Through the United Fresh Foundation's A Salad Bar in Every School campaign, two additional schools in the District of Columbia - Friendship Public Charter School and the Imagine Southeast Public Charter School - have recently received new salad bars. Officials from both charter schools received their salad bars at a ceremony at the Fresh Festival on Capitol Hill during the Washington Public Policy Conference earlier this month. With the donation, seven District of Columbia schools now have new salad bars and 50 schools have salad bars nationwide through the program.

"Both the Friendship Public Charter School and the Imagine Southeast Charter School have wanted salad bars for a long time and are committed to improving their student's access to fresh fruits and vegetables at lunch," said Dr. Lorelei DiSogra, vice president for nutrition and health at United Fresh. "We thank the Cambro Manufacturing Company and the Vollrath Company, two of the nation’s largest manufacturers of salad bars, for their generous donation of this equipment to District of Columbia schools."

During the display of the salad bars on Capitol Hill earlier this month, multiple members of Congress expressed interest in how schools in their districts could receive salad bars. 

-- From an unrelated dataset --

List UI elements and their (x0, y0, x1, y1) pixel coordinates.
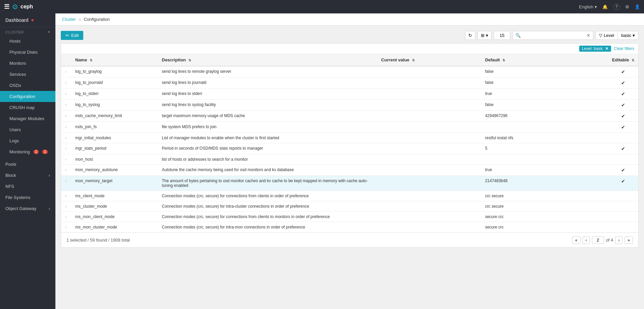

"More than 25,000 low-income elementary school students are benefiting from these first 50 salad bars," continued DiSogra. "These students have greater access to a wide variety of fresh fruits and vegetables every day at lunch. School salad bars are an evidence-based strategy to increase children's consumption of healthy, fresh fruits and vegetables. The salad bars donated through the A Salad Bar in Every School campaign are helping schools in the District of Columbia and nationally to improve the school food environment and the health of schoolchildren. There are many schools that want salad bars and we look forward to donating many more during this school year."

Launched in February 2010, the United Fresh Foundation's A Salad Bar in Every School campaign is a philanthropic produce industry initiative to donate salad bars to schools to increase children's fruit and vegetable consumption. The A Salad Bar in Every School Campaign has pledged to donate 1,000 salad bars to schools over the next three years as part of United's support for First Lady Michelle Obama's "Let's Move!" initiative. Salad bars donated through the campaign are currently benefiting more than 25,000 students in California, Connecticut, the District of Columbia, Illinois, Louisiana, Minnesota, Nevada, New York, North Carolina and Ohio.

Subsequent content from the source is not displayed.